- Country: South Sudan
- Offshore/onshore: Onshore
- Coordinates: 9°28′39.37″N 29°40′28.67″E﻿ / ﻿9.4776028°N 29.6746306°E

Field history
- Discovery: 1982

= Unity oilfield =

Oilfield in Rubkona, South Sudan

The Unity oilfield is a major oilfield in Chotjiok at Rotriak Boma, Budang Payam, northern territory of Rubkona County, Unity State, South Sudan. It lies to the North of the state capital Bentiu.

The oil field, and the Heglig field further north, were discovered by Chevron Corporation in 1982, and it was to become one of the most productive fields in Sudan. Chevron spent almost $880 million in exploration, but suspended operations soon after the Second Sudanese Civil War (1983–2005) began. The trigger was the killing, in 1984, of three Chevron workers by Anyanya II rebels. Chevron demanded a special oilfield protection force in addition to the army. Dissatisfied with security, by 1988, Chevron had closed its operations in Unity province.

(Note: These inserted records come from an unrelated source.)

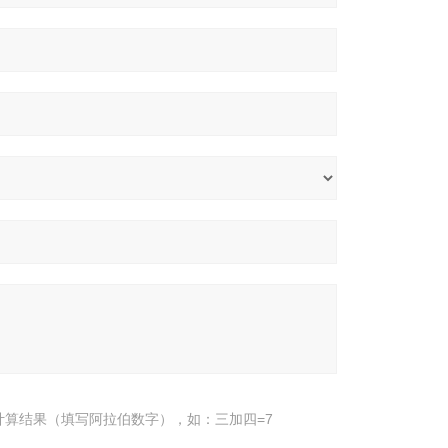
计算结果（填写阿拉伯数字），如：三加四=7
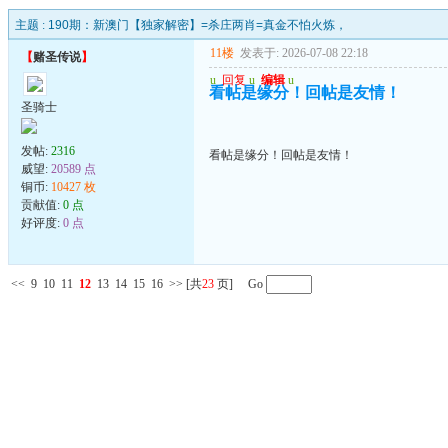
主题 :
190期：新澳门【独家解密】=杀庄两肖=真金不怕火炼，
11楼
发表于: 2026-07-08 22:18
【
赌圣传说
】
u
回复
u
编辑
u
看帖是缘分！回帖是友情！
圣骑士
发帖:
2316
看帖是缘分！回帖是友情！
威望:
20589 点
铜币:
10427 枚
贡献值:
0 点
好评度:
0 点
<<
9
10
11
12
13
14
15
16
>>
[共
23
页] Go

Oil production in Unity State was halted in 2013 following the outbreak of the civil war, which badly damaged the country's oil infrastructure.

As of January 2019, South Sudan resumed production at the oilfield, and it was producing 15,000 barrels per day.

It has an airstrip near which the 2025 Light Air Services Beechcraft 1900 crash occurred on 29 January 2025, killing 20 of 21 persons on board.